Llevaba gafas diminutas sobre su nariz rosada y consultaba un reloj de cadena con una expresión de profundo aburrimiento.

“Vaya, por fin”, dijo el conejo, su voz era un siseo sarcástico, con un aire de hastío existencial.

“Ya era hora.

Algunos tenemos horarios que cumplir, ¿sabes?

No todos podemos permitirnos el lujo de flotar existencialmente después de una fiesta de cumpleaños.” Me miró de arriba abajo con sus ojos rosados y astutos.

“Tú debes ser el ‘Legado Anómalo’.

Francamente, esperaba algo más…

imponente.

O al menos, menos cubierto de migas de galleta.” Parpadeé.

“¿Un conejo arlequín parlante y sarcástico?” “Observador”, replicó el conejo con un suspiro exagerado.

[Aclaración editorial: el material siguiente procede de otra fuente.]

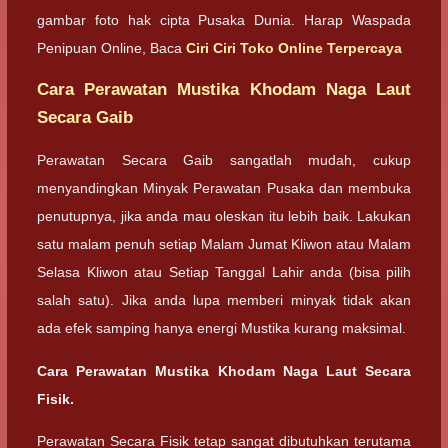
gambar foto hak cipta Pusaka Dunia. Harap Waspada
Penipuan Online, Baca
Ciri Ciri Toko Online Terpercaya
Cara Perawatan Mustika Khodam Naga Laut
Secara Gaib
Perawatan Secara Gaib sangatlah mudah, cukup
menyandingkan Minyak Perawatan Pusaka dan membuka
penutupnya, jika anda mau oleskan itu lebih baik. Lakukan
satu malam penuh setiap Malam Jumat Kliwon atau Malam
Selasa Kliwon atau Setiap Tanggal Lahir anda (bisa pilih
salah satu). Jika anda lupa memberi minyak tidak akan
ada efek samping hanya energi Mustika kurang maksimal.
Cara Perawatan Mustika Khodam Naga Laut Secara
Fisik.
Perawatan Secara Fisik tetap sangat dibutuhkan terutama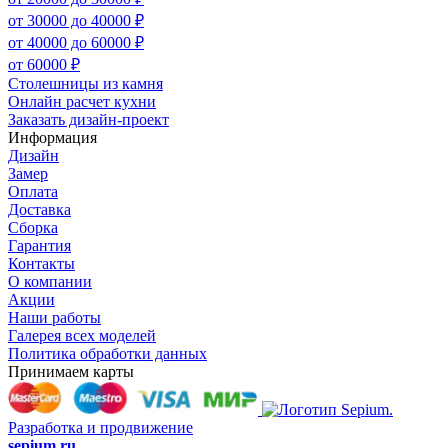
от 30000 до 40000 ₽
от 40000 до 60000 ₽
от 60000 ₽
Столешницы из камня
Онлайн расчет кухни
Заказать дизайн-проект
Информация
Дизайн
Замер
Оплата
Доставка
Сборка
Гарантия
Контакты
О компании
Акции
Наши работы
Галерея всех моделей
Политика обработки данных
Принимаем карты
Разработка и продвижение
sepium.ru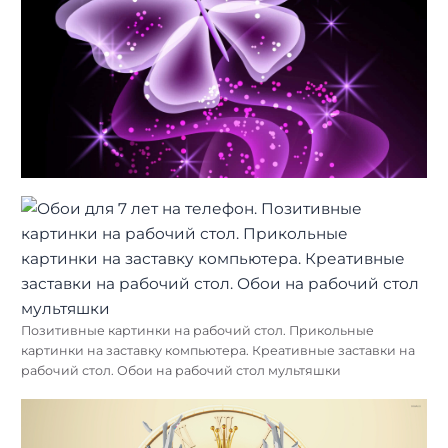
Позитивные картинки на рабочий стол. Прикольные
картинки на заставку компьютера. Креативные заставки на
рабочий стол. Обои на рабочий стол мультяшки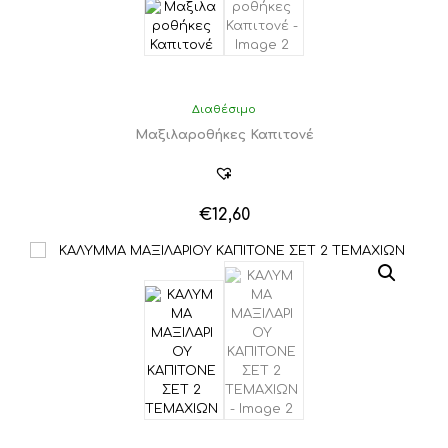
Διαθέσιμο
Μαξιλαροθήκες Καπιτονέ
€
12,60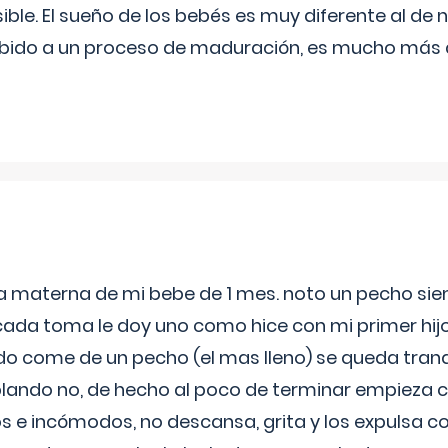
ible. El sueño de los bebés es muy diferente al de 
ebido a un proceso de maduración, es mucho más a
ia materna de mi bebe de 1 mes. noto un pecho s
 cada toma le doy uno como hice con mi primer hi
do come de un pecho (el mas lleno) se queda tranqu
lando no, de hecho al poco de terminar empieza c
s e incómodos, no descansa, grita y los expulsa co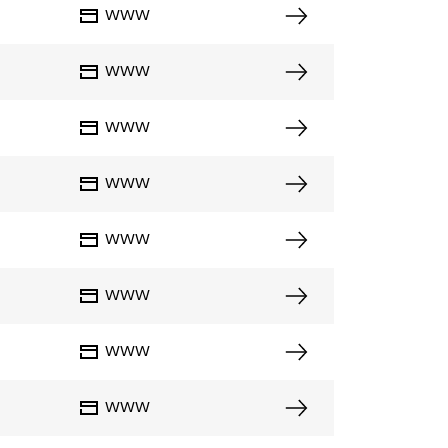
WWW
WWW
WWW
WWW
WWW
WWW
WWW
e
WWW
s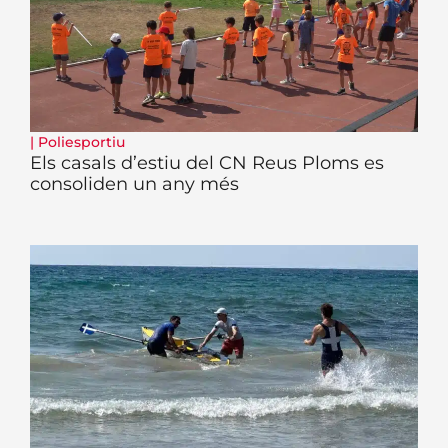
|
Poliesportiu
Els casals d’estiu del CN Reus Ploms es
consoliden un any més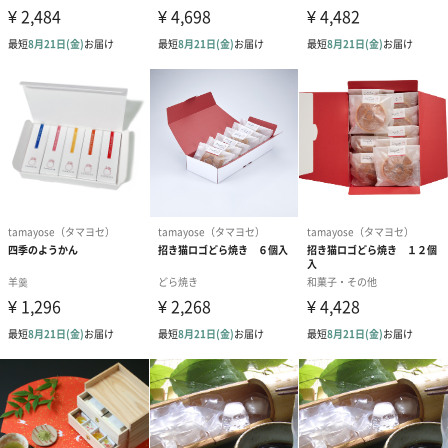
【金平糖白】
グラニュー糖(国内製造)/香料
【金平糖ピンク】
グラニュー糖(国内製造)/香料 、着色料(赤3)
【いちごミルク豆】
砂糖(国内製造)、落花生、全粉乳、植物油脂、寒梅粉
ミックス(澱粉、もち米)、小麦粉、脱脂粉乳、澱粉、
水飴、いちご果汁パウダー/膨張剤、クチナシ色素、香
料
【バナナ豆】
砂糖(国内製造)、落花生、全粉乳、寒梅粉ミックス(澱
粉、もち米)、植物油脂、小麦粉、脱脂粉乳、澱粉、水
飴、バナナ粉末/カロチン色素、膨張剤、香料
【小梅豆】
砂糖(国内製造)、大豆、小麦粉、澱粉、寒梅粉、乾燥
梅肉、澱粉分解物/安定剤(加工澱粉)、膨張剤、紅麹色
素
【白樺かりんとう】
小麦粉(国内製造)、砂糖、植物油、澱粉、水飴、ショ
ートニング、イースト、ゼラチン、食塩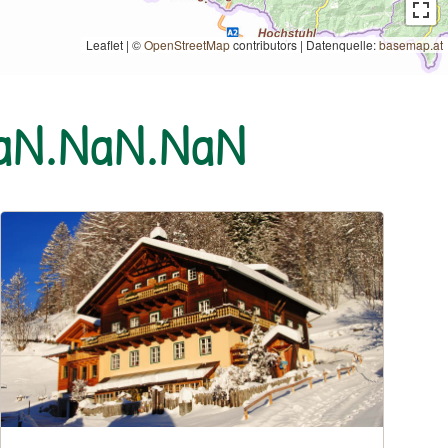
Leaflet | ©
OpenStreetMap
contributors
|
Datenquelle:
basemap.at
NaN.NaN.NaN
esundheit fördern
Urlaub am Bauernhof: Sturm-Archehof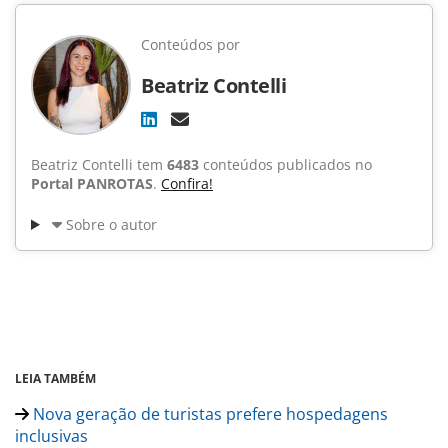
Conteúdos por
Beatriz Contelli
Beatriz Contelli tem
6483
conteúdos publicados no
Portal PANROTAS
.
Confira!
Sobre o autor
LEIA TAMBÉM
Nova geração de turistas prefere hospedagens
inclusivas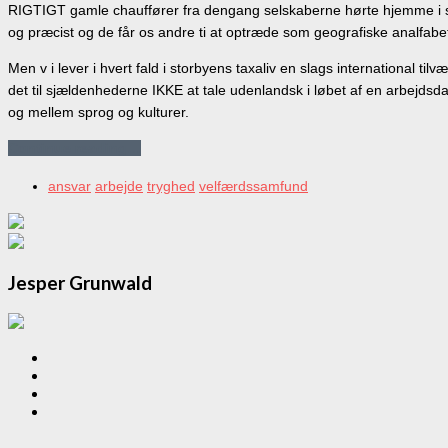
RIGTIGT gamle chauffører fra dengang selskaberne hørte hjemme i s
og præcist og de får os andre ti at optræde som geografiske analfabet
Men v i lever i hvert fald i storbyens taxaliv en slags international ti
det til sjældenhederne IKKE at tale udenlandsk i løbet af en arbejd
og mellem sprog og kulturer.
Continue reading…
ansvar
arbejde
tryghed
velfærdssamfund
Jesper Grunwald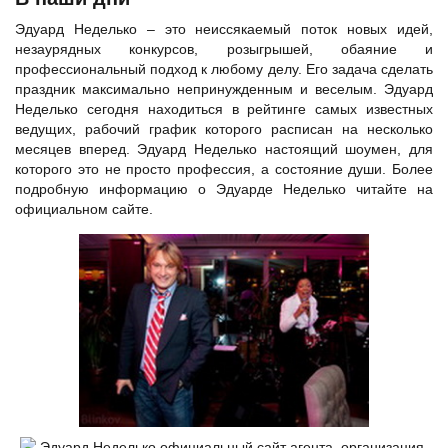
Эдуард Неделько – это неиссякаемый поток новых идей,
незаурядных конкурсов, розыгрышей, обаяние и
профессиональный подход к любому делу. Его задача сделать
праздник максимально непринужденным и веселым. Эдуард
Неделько сегодня находиться в рейтинге самых известных
ведущих, рабочий график которого расписан на несколько
месяцев вперед. Эдуард Неделько настоящий шоумен, для
которого это не просто профессия, а состояние души. Более
подробную информацию о Эдуарде Неделько читайте на
официальном сайте.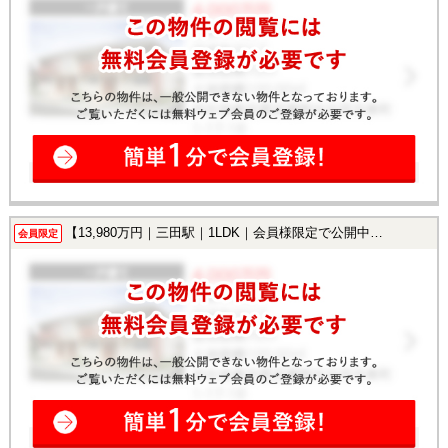
【13,980万円｜三田駅｜1LDK｜会員様限定で公開中！】
会員限定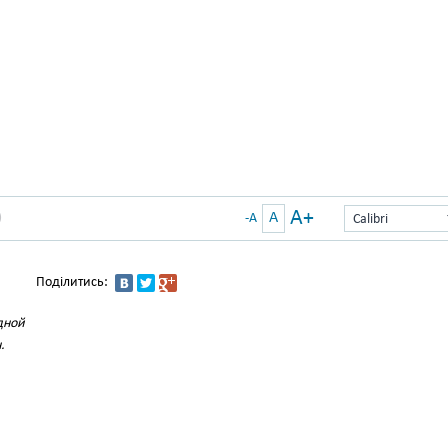
A+
A
)
-A
Calibri
Поділитись:
дной
.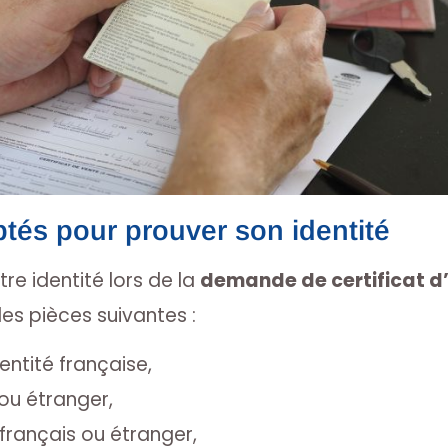
és pour prouver son identité
tre identité lors de la
demande de certificat d
es pièces suivantes :
entité française,
ou étranger,
français ou étranger,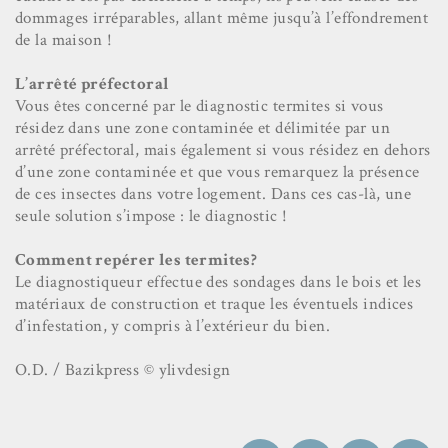
dommages irréparables, allant même jusqu’à l’effondrement
de la maison !
L’arrêté préfectoral
Vous êtes concerné par le diagnostic termites si vous
résidez dans une zone contaminée et délimitée par un
arrêté préfectoral, mais également si vous résidez en dehors
d’une zone contaminée et que vous remarquez la présence
de ces insectes dans votre logement. Dans ces cas-là, une
seule solution s’impose : le diagnostic !
Comment repérer les termites?
Le diagnostiqueur effectue des sondages dans le bois et les
matériaux de construction et traque les éventuels indices
d’infestation, y compris à l’extérieur du bien.
O.D. / Bazikpress © ylivdesign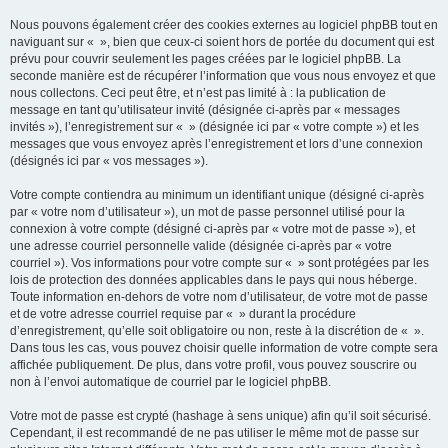
Nous pouvons également créer des cookies externes au logiciel phpBB tout en
naviguant sur « », bien que ceux-ci soient hors de portée du document qui est
prévu pour couvrir seulement les pages créées par le logiciel phpBB. La
seconde manière est de récupérer l’information que vous nous envoyez et que
nous collectons. Ceci peut être, et n’est pas limité à : la publication de
message en tant qu’utilisateur invité (désignée ci-après par « messages
invités »), l’enregistrement sur « » (désignée ici par « votre compte ») et les
messages que vous envoyez après l’enregistrement et lors d’une connexion
(désignés ici par « vos messages »).
Votre compte contiendra au minimum un identifiant unique (désigné ci-après
par « votre nom d’utilisateur »), un mot de passe personnel utilisé pour la
connexion à votre compte (désigné ci-après par « votre mot de passe »), et
une adresse courriel personnelle valide (désignée ci-après par « votre
courriel »). Vos informations pour votre compte sur « » sont protégées par les
lois de protection des données applicables dans le pays qui nous héberge.
Toute information en-dehors de votre nom d’utilisateur, de votre mot de passe
et de votre adresse courriel requise par « » durant la procédure
d’enregistrement, qu’elle soit obligatoire ou non, reste à la discrétion de « ».
Dans tous les cas, vous pouvez choisir quelle information de votre compte sera
affichée publiquement. De plus, dans votre profil, vous pouvez souscrire ou
non à l’envoi automatique de courriel par le logiciel phpBB.
Votre mot de passe est crypté (hashage à sens unique) afin qu’il soit sécurisé.
Cependant, il est recommandé de ne pas utiliser le même mot de passe sur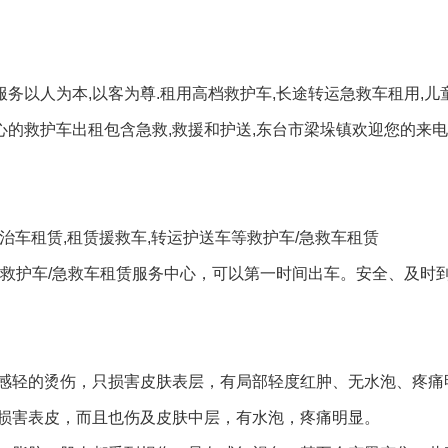
服务以人为本,以客为尊.租用高档救护车,长途转运急救车租用,儿
心的救护车出租包含急救,救援和护送,东台市梁垛镇欢迎您的来电
救治车租赁,租赁援救车,转运护送车等救护车/急救车租赁
是救护车/急救车租赁服务中心，可以第一时间出车。安全、及时
感轻的烫伤，只损害皮肤表层，有局部轻度红肿、无水泡、疼痛
损害表皮，而且也伤及皮肤中层，有水泡，疼痛明显。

“Sí, sí, conejo, arlequín, parlante, irresistiblemente sarcástico y actualmente muy retrasado en mi agenda gracias a la tardanza de alguien, quien prefiero no nombrar, pero se tardó una eternidad en activar este trasto.” Señaló mi reloj con un gesto de desdén.

“En fin, menos charla, más movimiento.

Hay un universo delante esperándonos y el Gato Sonriente odia esperar.

¡Vamos, vamos!” Se dio la vuelta con una pirueta ridícula y saltó hacia un desgarro en la blancura, un agujero que palpitaba con colores imposibles y olía vagamente a té de manzanilla y confusión.

Miré aquella distorsión especial con leve sospecha, luego la blancura en la que me encontraba, volví a observar mis manos (aún con alguna miga) y sonreí con ironía.

Un conejo rosa de arlequín.

Un Gato Sonriente.

Más locuras cósmicas.

Suspiré, el caos que me persigue había aumentado un nivel.

Supongo que la escuela de oficios deberá esperar.

Prioridades, Lexo.

Y con la resignación de alguien el cuál ya sabía que su vida acababa de dar otro giro hacia lo completamente bizarro, me lancé tras el conejo saltando dentro de ese agujero lisérgico.